DIRECTIONS FOR THIS TASK: Scan the records below for lines with the word "Charger", then state how many you find and nothing else.

DATA SUPPLIED:
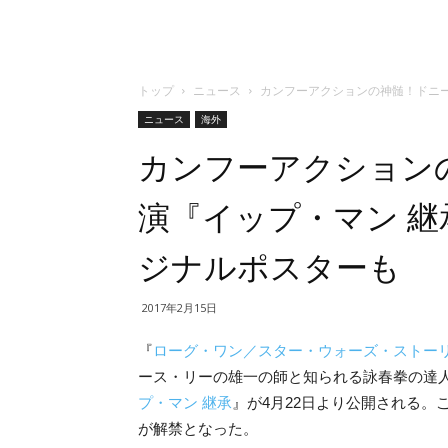
トップ
ニュース
カンフーアクションの神髄！ドニ
ニュース
海外
カンフーアクション
演『イップ・マン 
ジナルポスターも
2017年2月15日
『
ローグ・ワン／スター・ウォーズ・ストー
ース・リーの雄一の師と知られる詠春拳の達
プ・マン 継承
』が4月22日より公開される
が解禁となった。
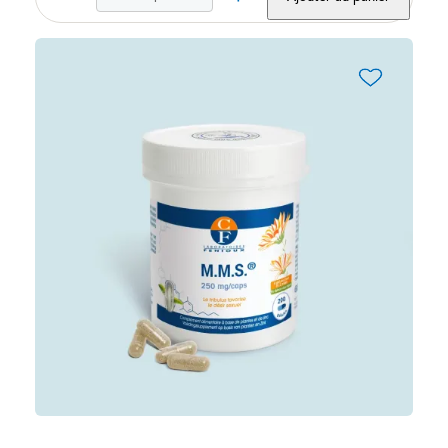
favorite_border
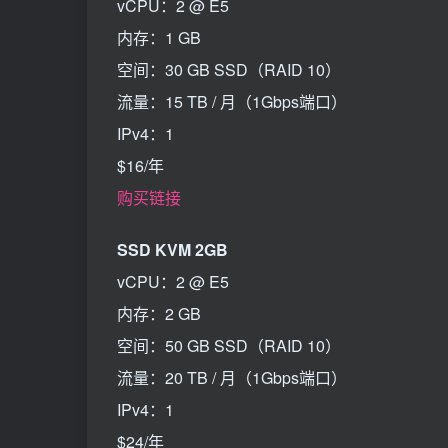
vCPU：2 @ E5
内存：1 GB
空间：30 GB SSD（RAID 10）
流量：15 TB / 月（1Gbps端口）
IPv4：1
$16/年
购买链接
SSD KVM 2GB
vCPU：2 @ E5
内存：2 GB
空间：50 GB SSD（RAID 10）
流量：20 TB / 月（1Gbps端口）
IPv4：1
$24/年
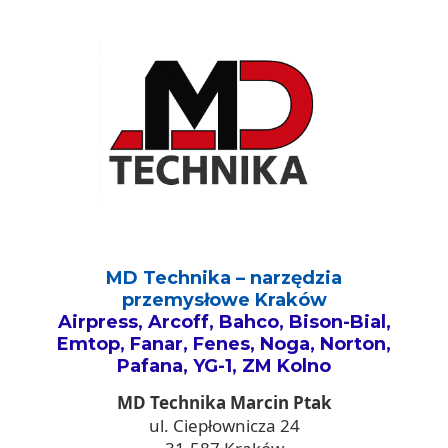
MD Technika – narzędzia
przemysłowe Kraków
Airpress, Arcoff, Bahco, Bison-Bial,
Emtop, Fanar, Fenes, Noga, Norton,
Pafana, YG-1, ZM Kolno
MD Technika Marcin Ptak
ul. Ciepłownicza 24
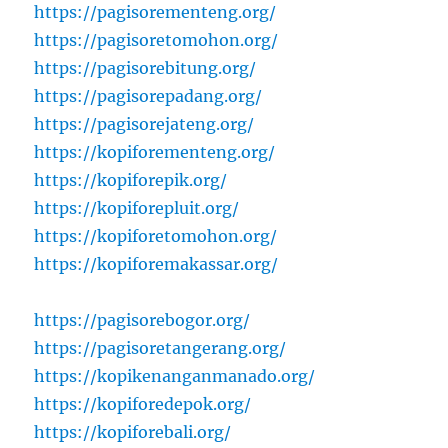
https://pagisorementeng.org/
https://pagisoretomohon.org/
https://pagisorebitung.org/
https://pagisorepadang.org/
https://pagisorejateng.org/
https://kopiforementeng.org/
https://kopiforepik.org/
https://kopiforepluit.org/
https://kopiforetomohon.org/
https://kopiforemakassar.org/
https://pagisorebogor.org/
https://pagisoretangerang.org/
https://kopikenanganmanado.org/
https://kopiforedepok.org/
https://kopiforebali.org/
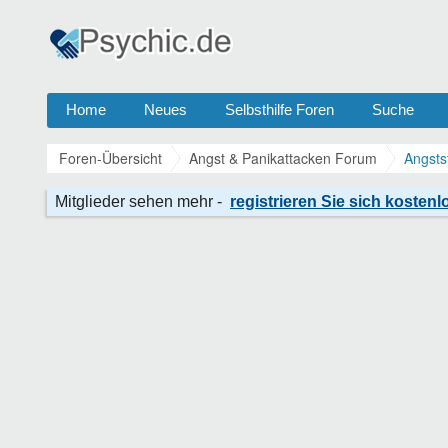
Home
Neues
Selbsthilfe Foren
Suche
Foren-Übersicht
Angst & Panikattacken Forum
Angsts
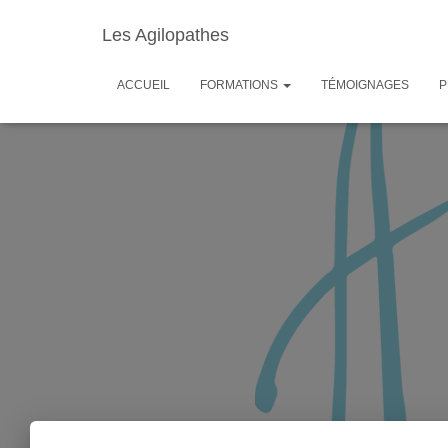
Les Agilopathes
ACCUEIL
FORMATIONS
TÉMOIGNAGES
P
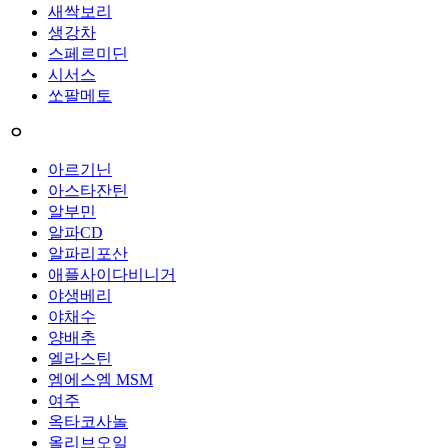
새싹보리
생강차
스페르미딘
시서스
쏘팔메토
ㅇ
아르기닌
아스타잔틴
알부민
알파CD
알파리포산
애플사이다비니거
야생베리
야채수
양배추
엘라스틴
엠에스엠 MSM
여주
옥타코사놀
올리브오일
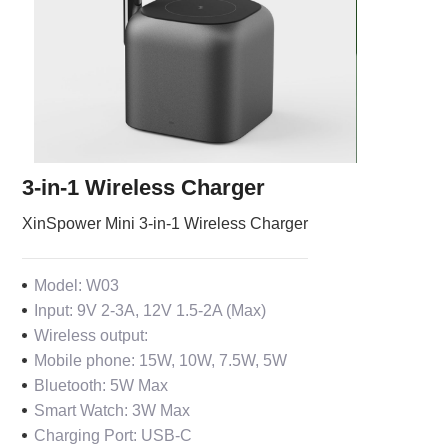
3-in-1 Wireless Charger
XinSpower Mini 3-in-1 Wireless Charger
Model: W03
Input: 9V 2-3A, 12V 1.5-2A (Max)
Wireless output:
Mobile phone: 15W, 10W, 7.5W, 5W
Bluetooth: 5W Max
Smart Watch: 3W Max
Charging Port: USB-C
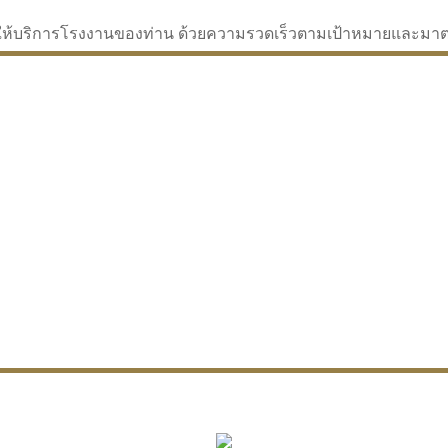
่จะให้บริการโรงงานของท่าน ด้วยความรวดเร็วตามเป้าหมายและม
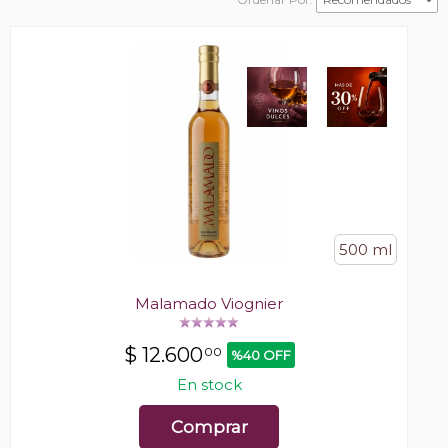
500 ml
Malamado Viognier
$
12.600
00
%40 OFF
En stock
Comprar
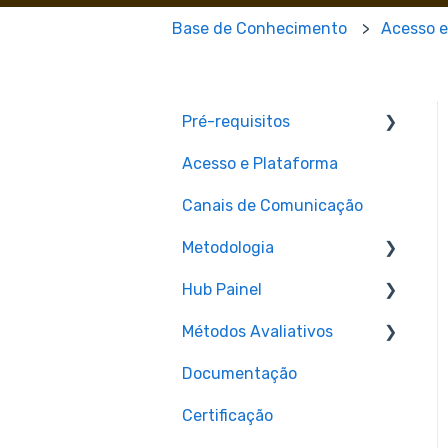
Base de Conhecimento
Acesso e
Pré-requisitos
Acesso e Plataforma
Pré-requisitos para
matrícula
Canais de Comunicação
Metodologia
Hub Painel
Aulas
Métodos Avaliativos
Materiais e Recursos
Cronograma de aulas ao
vivo (Hub Painel)
Documentação
Assignments e Provas
Certificação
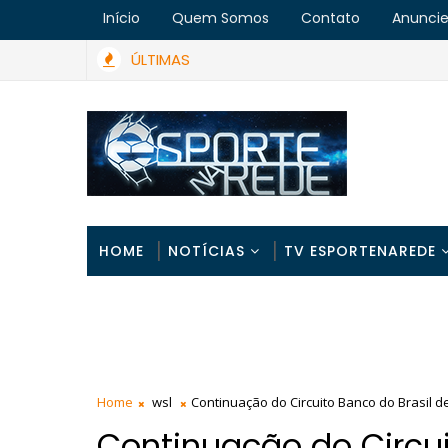
Início
Quem Somos
Contato
Anunci
ÚLTIMAS
P Open começa hoje
Vitória histórica 
CORRIDA DE RUA
HOME
NOTÍCIAS
TV ESPORTENAREDE
Home
wsl
Continuação do Circuito Banco do Brasil 
Continuação do Circui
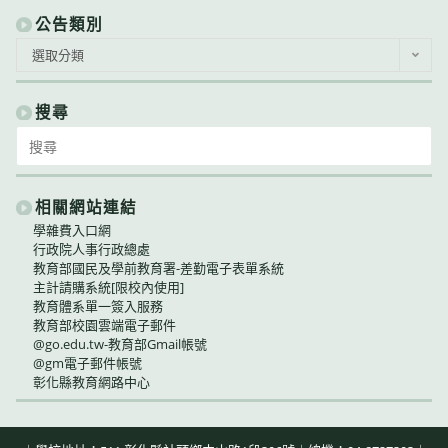
公告類別
公
選取分類
告
類
別
搜尋
Search
for:
相關網站連結
學雜費入口網
行政院人事行政總處
教育部國民及學前教育署-差勤電子表單系統
主計請購系統[限校內使用]
教育體系單一簽入服務
教育部校園雲端電子郵件
@go.edu.tw-教育部Gmail帳號
@gm電子郵件帳號
彰化縣教育網路中心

RESPONSE TO THIS EXERCISE: 2